Whether you`re Google`s search engine, which serves a billion active monthly users who interact for free with your service, or Salesforce with 3.75 million paying subscribers, building a technology product means serving people. At Google, we distinguish between an SLO and a Service Level Contract (SLA). An ALS usually involves a promise made to someone who uses your service that its SLO availability should meet a certain level for a certain period of time, and if it does not, some kind of fine is paid. This may be a partial refund of the service subscription fee paid by customers for this period or an additional subscription added free of charge. The concept is that the exit of the SLO will hurt the service team, so they will insist on staying within the SLO. If you spend money on your customers` hands, you`ll probably need ALS. Service availability: The time available to use the service. This can be measured using the time window, z.B 99.5% availability between hours 8 a.m. and 6 p.m. and more or less availability at other times. E-commerce processes are generally extremely aggressive. 99.999 percent operating time is an unusual requirement for a website that generates millions of dollars per hour.

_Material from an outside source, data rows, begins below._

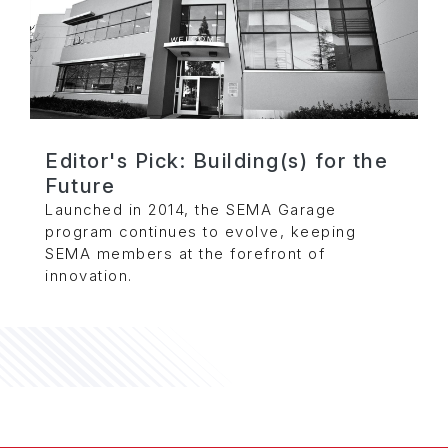
Editor's Pick: Building(s) for the
Future
Launched in 2014, the SEMA Garage
program continues to evolve, keeping
SEMA members at the forefront of
innovation.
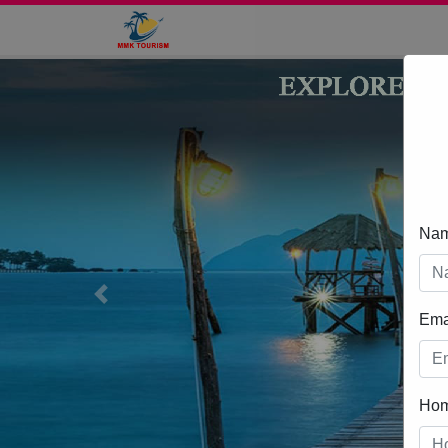
Na
Previous
Ema
Ho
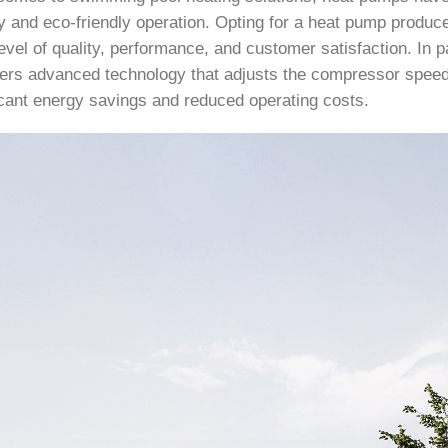
cy and eco-friendly operation. Opting for a heat pump produ
evel of quality, performance, and customer satisfaction. In p
ers advanced technology that adjusts the compressor speed
ficant energy savings and reduced operating costs.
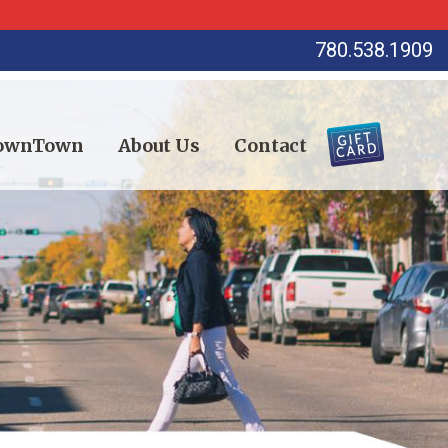
780.538.1909
DownTown
About Us
Contact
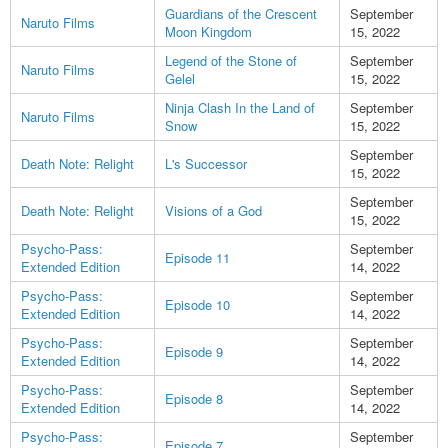
Guardians of the Crescent
September
Naruto Films
Moon Kingdom
15, 2022
Legend of the Stone of
September
Naruto Films
Gelel
15, 2022
Ninja Clash In the Land of
September
Naruto Films
Snow
15, 2022
September
Death Note: Relight
L's Successor
15, 2022
September
Death Note: Relight
Visions of a God
15, 2022
Psycho-Pass:
September
Episode 11
Extended Edition
14, 2022
Psycho-Pass:
September
Episode 10
Extended Edition
14, 2022
Psycho-Pass:
September
Episode 9
Extended Edition
14, 2022
Psycho-Pass:
September
Episode 8
Extended Edition
14, 2022
Psycho-Pass:
September
Episode 7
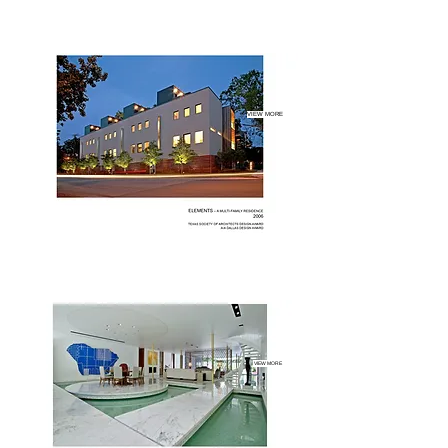
VIEW MORE
VIEW MORE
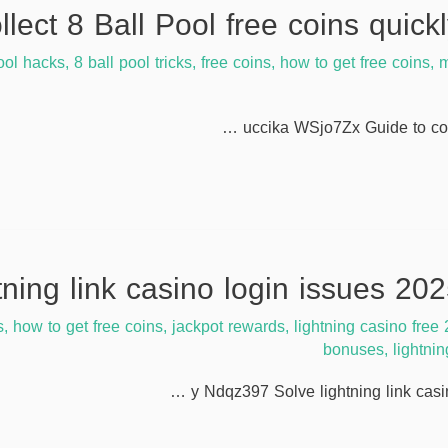
ool hacks
,
8 ball pool tricks
,
free coins
,
how to get free coins
,
m
uccika WSjo7Zx Guide to coll
s
,
how to get free coins
,
jackpot rewards
,
lightning casino free
bonuses
,
lightni
y Ndqz397 Solve lightning link casi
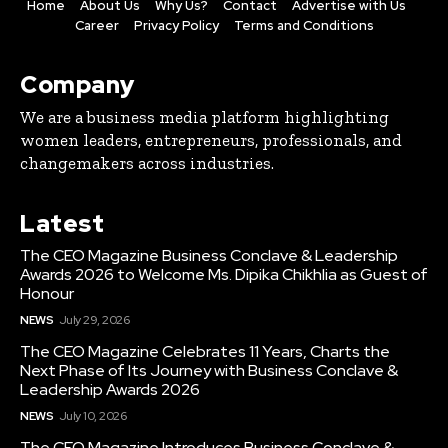
Home
About Us
Why Us?
Contact
Advertise with Us
Career
Privacy Policy
Terms and Conditions
Company
We are a business media platform highlighting
women leaders, entrepreneurs, professionals, and
changemakers across industries.
Latest
The CEO Magazine Business Conclave & Leadership
Awards 2026 to Welcome Ms. Dipika Chikhlia as Guest of
Honour
NEWS
July 29, 2026
The CEO Magazine Celebrates 11 Years, Charts the
Next Phase of Its Journey with Business Conclave &
Leadership Awards 2026
NEWS
July 10, 2026
The CEO Magazine Introduces Business Conclave &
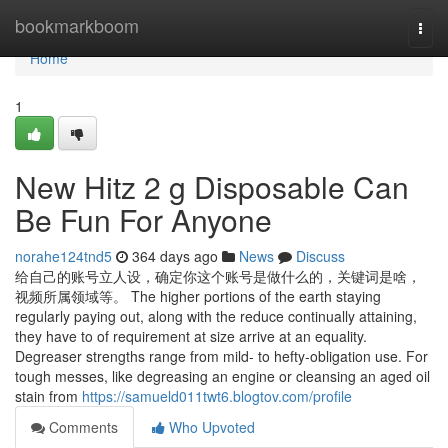
Home
bookmarkboom
Togg
navi
Home
1
New Hitz 2 g Disposable Can
Be Fun For Anyone
norahe124tnd5
364 days ago
News
Discuss
给自己的账号立人设，确定你这个账号是做什么的，关键词是啥，
视频所属领域等。 The higher portions of the earth staying
regularly paying out, along with the reduce continually attaining,
they have to of requirement at size arrive at an equality.
Degreaser strengths range from mild- to hefty-obligation use. For
tough messes, like degreasing an engine or cleansing an aged oil
stain from
https://samueld011twt6.blogtov.com/profile
Comments
Who Upvoted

Define carefully. A supplier can optimize ALS definitions to ensure they are met. For example, the Incident Response Time measure is designed to ensure that the provider corrects an incident within a minimum of minutes. However, some providers can complete ALS 100% by providing an automated response to an incident report. Customers should clearly define ALS so that they represent the intent of the level of service. Since your original article was published, we`ve made a few Stackdriver updates that make it even easier for you to integrate SLIs into your Google Cloud Platform (GCP) workflows. You can now combine your internal SLIs with the GCP SLIs you use, all in the same Stackdriver monitoring board. On Next `18, Spotlight`s session with Ben Treynor and Snapchat will show how Snap uses its dashboard to get an overview of what`s important to its customers and directly attribute it to the information it receives from GCP to get a detailed overview of the customer experience. IT outsourcing agreements, in which the remuneration of service providers is linked to the results obtained, have gained popularity, with companies developing from time and pure materials or full-time price models. Multi-stage ALS – ALS is divided into different levels, with each client being referred to the same services in the same ALS. The concept of SRE begins with the idea that metrics should be closely linked to business objectives.

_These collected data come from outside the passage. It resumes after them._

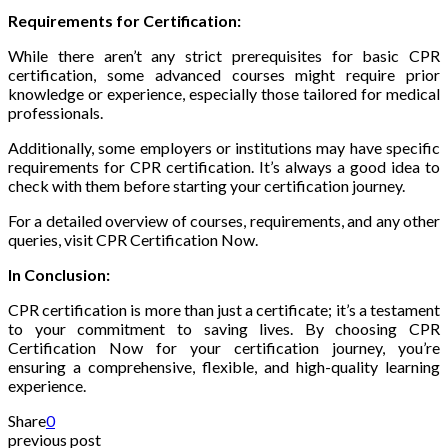
Requirements for Certification:
While there aren’t any strict prerequisites for basic CPR
certification, some advanced courses might require prior
knowledge or experience, especially those tailored for medical
professionals.
Additionally, some employers or institutions may have specific
requirements for CPR certification. It’s always a good idea to
check with them before starting your certification journey.
For a detailed overview of courses, requirements, and any other
queries, visit CPR Certification Now.
In Conclusion:
CPR certification is more than just a certificate; it’s a testament
to your commitment to saving lives. By choosing CPR
Certification Now for your certification journey, you’re
ensuring a comprehensive, flexible, and high-quality learning
experience.
Share
0
previous post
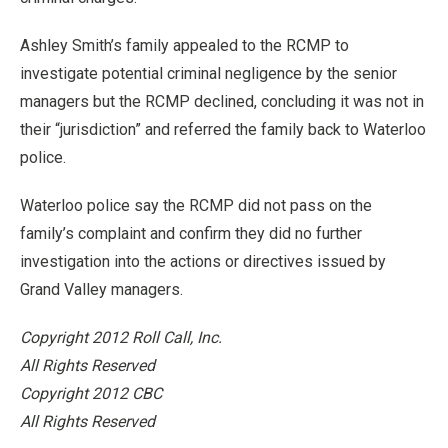
Ashley Smith’s family appealed to the RCMP to
investigate potential criminal negligence by the senior
managers but the RCMP declined, concluding it was not in
their “jurisdiction” and referred the family back to Waterloo
police.
Waterloo police say the RCMP did not pass on the
family’s complaint and confirm they did no further
investigation into the actions or directives issued by
Grand Valley managers.
Copyright 2012 Roll Call, Inc.
All Rights Reserved
Copyright 2012 CBC
All Rights Reserved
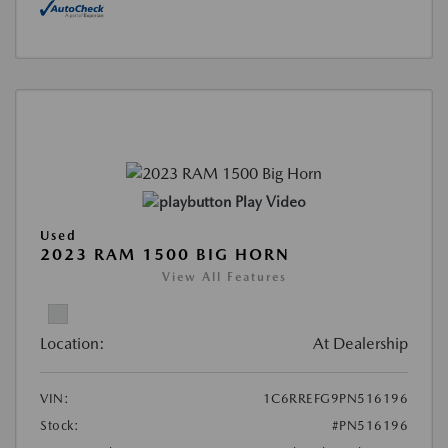
Play Video
Used
2023 RAM 1500 BIG HORN
View All Features
Location:
At Dealership
VIN:
1C6RREFG9PN516196
Stock:
#PN516196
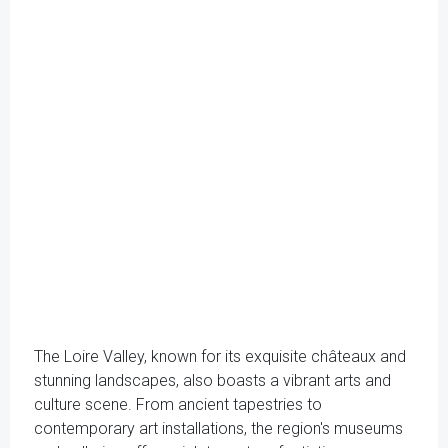
The Loire Valley, known for its exquisite châteaux and
stunning landscapes, also boasts a vibrant arts and
culture scene. From ancient tapestries to
contemporary art installations, the region's museums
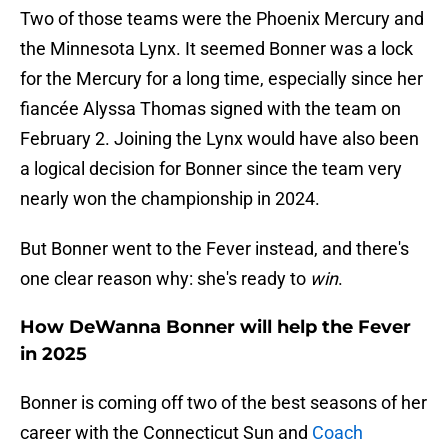
Two of those teams were the Phoenix Mercury and
the Minnesota Lynx. It seemed Bonner was a lock
for the Mercury for a long time, especially since her
fiancée Alyssa Thomas signed with the team on
February 2. Joining the Lynx would have also been
a logical decision for Bonner since the team very
nearly won the championship in 2024.
But Bonner went to the Fever instead, and there's
one clear reason why: she's ready to
win
.
How DeWanna Bonner will help the Fever
in 2025
Bonner is coming off two of the best seasons of her
career with the Connecticut Sun and
Coach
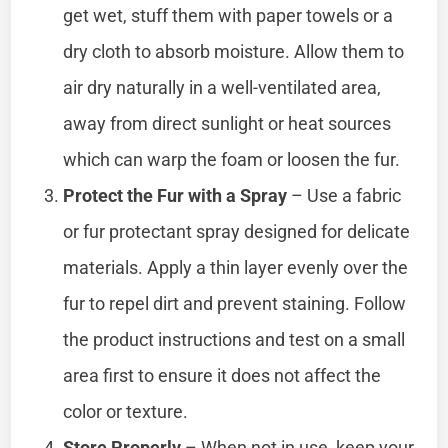
get wet, stuff them with paper towels or a
dry cloth to absorb moisture. Allow them to
air dry naturally in a well-ventilated area,
away from direct sunlight or heat sources
which can warp the foam or loosen the fur.
Protect the Fur with a Spray
– Use a fabric
or fur protectant spray designed for delicate
materials. Apply a thin layer evenly over the
fur to repel dirt and prevent staining. Follow
the product instructions and test on a small
area first to ensure it does not affect the
color or texture.
Store Properly
– When not in use, keep your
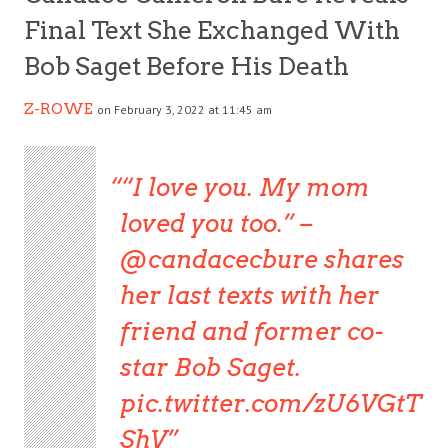
Final Text She Exchanged With
Bob Saget Before His Death
Z-ROWE
on February 3, 2022 at 11:45 am
“I love you. My mom
loved you too.” –
@candacecbure
shares
her last texts with her
friend and former co-
star Bob Saget.
pic.twitter.com/zU6VGtT
ShV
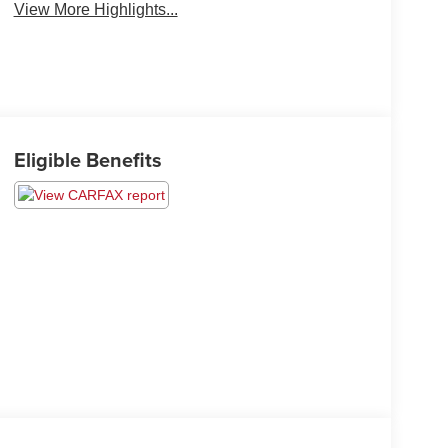
View More Highlights...
Eligible Benefits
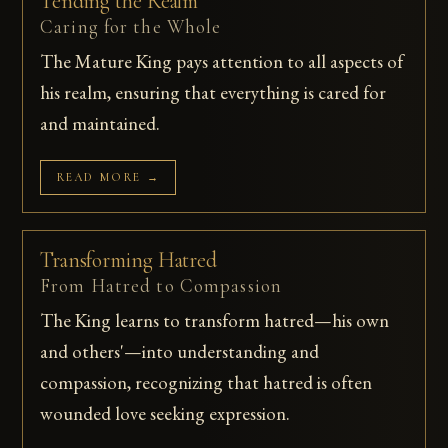
Tending the Realm
Caring for the Whole
The Mature King pays attention to all aspects of
his realm, ensuring that everything is cared for
and maintained.
READ MORE →
Transforming Hatred
From Hatred to Compassion
The King learns to transform hatred—his own
and others'—into understanding and
compassion, recognizing that hatred is often
wounded love seeking expression.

We use several important tools – SLO, SLA and SLI – in the planning and practice of the SRE. Measures should be designed so that bad conduct is not rewarded by both parties. If z.B. a service level is violated because the customer does not provide information on time, the provider should not be penalized. Next week at Google Cloud Next `18, you`ll hear about new ways and ensure the availability of your apps. A big part of this is creating and tracking service level metrics – something our Site Reliability Engineering (SRE) team does day in and day out on Google. Our ultimate goal of our SRE principles is to improve services and therefore the user experience, and next week we`ll be discussing a few new ways to integrate SRE principles into your business. Set a good base number. Defining the right measures is only half the fight. To be useful, measures must be set at reasonable and achievable performance levels.